Further complicating matters, Standard General is first buying the Boston station and then adding Tegna’s 64 stations to its lineup.

“Why would applicants go through this many hoops?,” Altice wrote to the FCC.

“One possibility is that they seek to apply Cox retransmission consent rates to new Tegna stations — even though Cox isn’t buying Tegna. The argument might be that, technically, Cox’s former Boston station is buying Tegna.”

Standard General said in a response to Bloomberg News that it believes there is “significant untapped potential at Boston’s WFXT station, which has underperformed its local peers over the last several years.” The investment firm said it believes it has the expertise to unlock growth across the Tegna stations.

“This transaction is not about retransmission synergies,” Standard General said.

Apollo declined to comment. Tegna did not respond to requests to do so. The parties said in an FCC filing last week that higher retransmission fees wouldn’t necessarily boost consumer cable bills, and that the FCC shouldn’t interfere with fee arrangements that were “freely negotiated.”

Retransmission fees are a big and growing business.

Industrywide, fees are projected to rise to almost $14 billion this year, compared with $9.5 billion in 2017, according to data compiled by Bloomberg Intelligence. The contracts between station owners and distributors aren’t public and terms are closely guarded.

They normally are set in negotiations every two to three years. 

In 2020 while seeking board seats at Tegna, Standard General said the company’s retransmission fees “have historically lagged” those charged by broadcasters Nexstar Media Group Inc., Sinclair Broadcast Group Inc., and Gray Television Inc.

In their filing last week the companies called the proxy contest “completely irrelevant to the transactions at issue.”

It its June 22 filing, Altice said the FCC shouldn’t allow the companies to raise prices “through financial engineering and should condition any approval accordingly.”

In past rulings on broadcast mergers, the agency has declined to act on warnings about possible fee increases.

In 2017 under a Democratic chairman, it found “no apparent reason” to step in to modify the effects of clauses negotiated outside a merger.

In 2019 under a Republican leader, the agency said that “we do not believe that an increase” in the rates “is necessarily a public interest harm.”

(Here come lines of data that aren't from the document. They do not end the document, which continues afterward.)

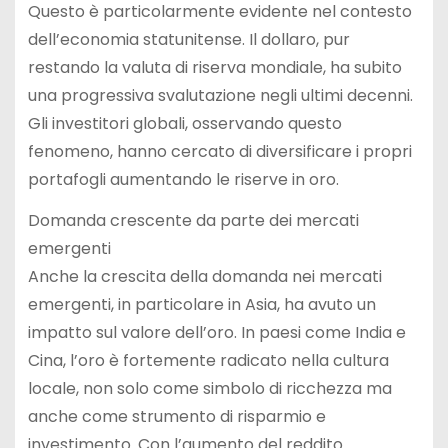
Questo è particolarmente evidente nel contesto
dell’economia statunitense. Il dollaro, pur
restando la valuta di riserva mondiale, ha subito
una progressiva svalutazione negli ultimi decenni.
Gli investitori globali, osservando questo
fenomeno, hanno cercato di diversificare i propri
portafogli aumentando le riserve in oro.
Domanda crescente da parte dei mercati
emergenti
Anche la crescita della domanda nei mercati
emergenti, in particolare in Asia, ha avuto un
impatto sul valore dell’oro. In paesi come India e
Cina, l’oro è fortemente radicato nella cultura
locale, non solo come simbolo di ricchezza ma
anche come strumento di risparmio e
investimento. Con l’aumento del reddito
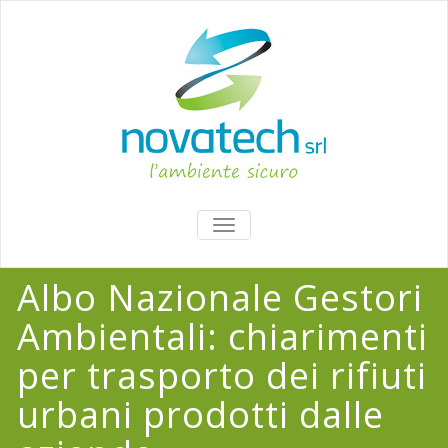
TOGGLE
NAVIGATION
Albo Nazionale Gestori
Ambientali: chiarimenti
per trasporto dei rifiuti
urbani prodotti dalle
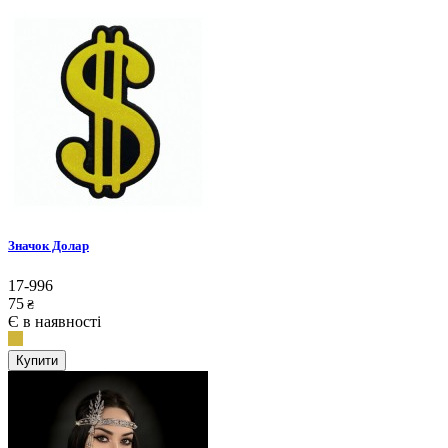
Значок Долар
17-996
75
₴
Є в наявності
Купити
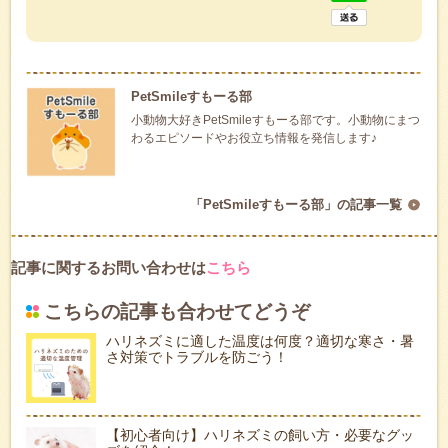
PetSmileすもーる部
小動物大好きPetSmileすもーる部です。小動物にまつ
わるエピソードやお役立ち情報を発信します♪
「PetSmileすもーる部」の記事一覧
記事に関するお問い合わせは
こちら
こちらの記事も合わせてどうぞ
ハリネズミに適した温度は何度？適切な寒さ・暑
さ対策でトラブルを防ごう！
【初心者向け】ハリネズミの飼い方・必要なグッ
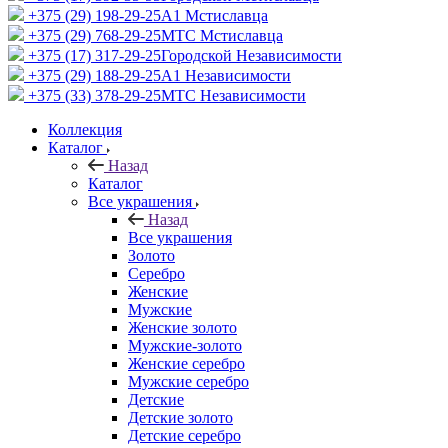
+375 (29) 198-29-25
A1 Мстиславца
+375 (29) 768-29-25
МТС Мстиславца
+375 (17) 317-29-25
Городской Независимости
+375 (29) 188-29-25
A1 Независимости
+375 (33) 378-29-25
МТС Независимости
Коллекция
Каталог
Назад
Каталог
Все украшения
Назад
Все украшения
Золото
Серебро
Женские
Мужские
Женские золото
Мужские-золото
Женские серебро
Мужские серебро
Детские
Детские золото
Детские серебро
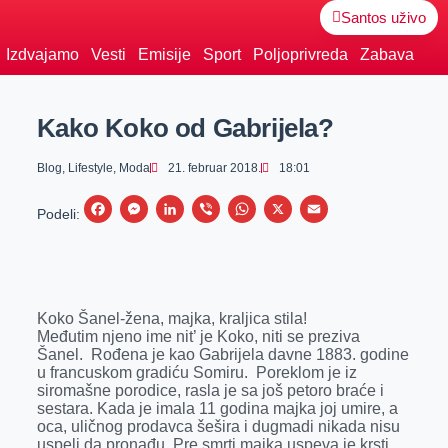
Santos uživo
Izdvajamo
Vesti
Emisije
Sport
Poljoprivreda
Zabava
Kako Koko od Gabrijela?
Blog
,
Lifestyle
,
Moda
21. februar 2018.
18:01
F
M
L
V
W
X
E
Podeli:
a
e
i
i
h
m
c
s
n
b
a
a
e
s
k
e
t
i
Koko Šanel-žena, majka, kraljica stila!
b
e
e
r
s
l
Međutim njeno ime nit’ je Koko, niti se preziva
o
n
d
A
Šanel. Rođena je kao Gabrijela davne 1883. godine
u francuskom gradiću Somiru. Poreklom je iz
o
g
I
p
siromašne porodice, rasla je sa još petoro braće i
k
e
n
p
sestara. Kada je imala 11 godina majka joj umire, a
oca, uličnog prodavca šešira i dugmadi nikada nisu
r
uspeli da pronađu. Pre smrti majka uspeva je krsti.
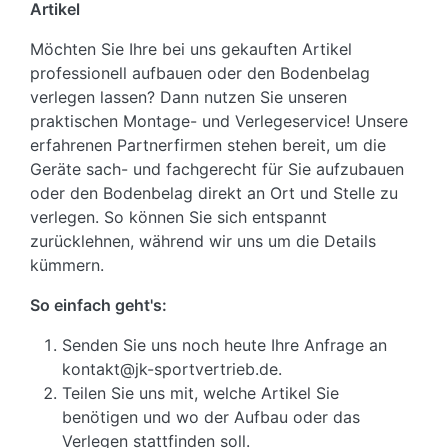
Artikel
Möchten Sie Ihre bei uns gekauften Artikel
professionell aufbauen oder den Bodenbelag
verlegen lassen? Dann nutzen Sie unseren
praktischen Montage- und Verlegeservice! Unsere
erfahrenen Partnerfirmen stehen bereit, um die
Geräte sach- und fachgerecht für Sie aufzubauen
oder den Bodenbelag direkt an Ort und Stelle zu
verlegen. So können Sie sich entspannt
zurücklehnen, während wir uns um die Details
kümmern.
So einfach geht's:
Senden Sie uns noch heute Ihre Anfrage an
kontakt@jk-sportvertrieb.de.
Teilen Sie uns mit, welche Artikel Sie
benötigen und wo der Aufbau oder das
Verlegen stattfinden soll.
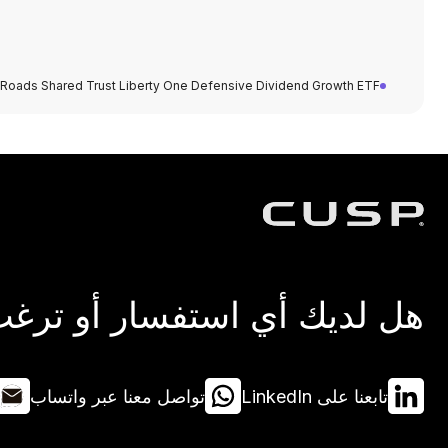
Roads Shared Trust Liberty One Defensive Dividend Growth ETF
هل لديك أي استفسار أو ترغب 
تابعنا على LinkedIn
تواصل معنا عبر واتساب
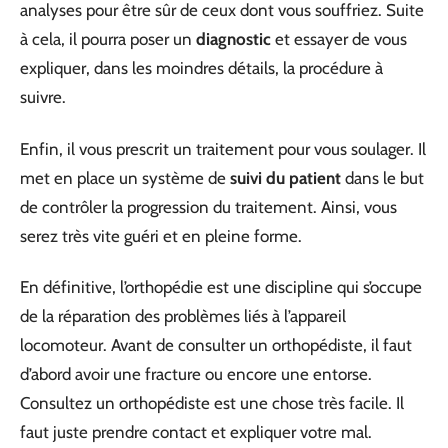
analyses pour être sûr de ceux dont vous souffriez. Suite
à cela, il pourra poser un
diagnostic
et essayer de vous
expliquer, dans les moindres détails, la procédure à
suivre.
Enfin, il vous prescrit un traitement pour vous soulager. Il
met en place un système de
suivi du patient
dans le but
de contrôler la progression du traitement. Ainsi, vous
serez très vite guéri et en pleine forme.
En définitive, l’orthopédie est une discipline qui s’occupe
de la réparation des problèmes liés à l’appareil
locomoteur. Avant de consulter un orthopédiste, il faut
d’abord avoir une fracture ou encore une entorse.
Consultez un orthopédiste est une chose très facile. Il
faut juste prendre contact et expliquer votre mal.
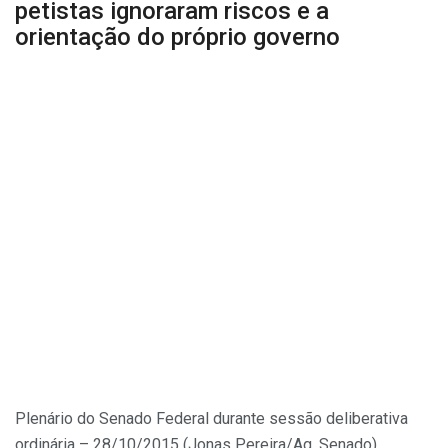
petistas ignoraram riscos e a
orientação do próprio governo
Plenário do Senado Federal durante sessão deliberativa
ordinária – 28/10/2015
(Jonas Pereira/Ag. Senado)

Tegna shares have traded down in recent weeks and are now about 19% below the $24 in cash price that Standard General agreed to pay, suggesting investors see risk the deal won’t be approved.

The agency is in a 2-to-2 partisan split as a nominee who would give Democrats a majority awaits Senate confirmation.

The agency is led by Chairwoman Jessica Rosenworcel, a Democrat selected by President Joe Biden, whose administration has criticized mergers that lead to “excessive concentration.” 

Rosenworcel declined to comment on the Tegna transaction, or to say whether she considered fees charged by broadcasters to be too high, when asked during a June 8 news conference.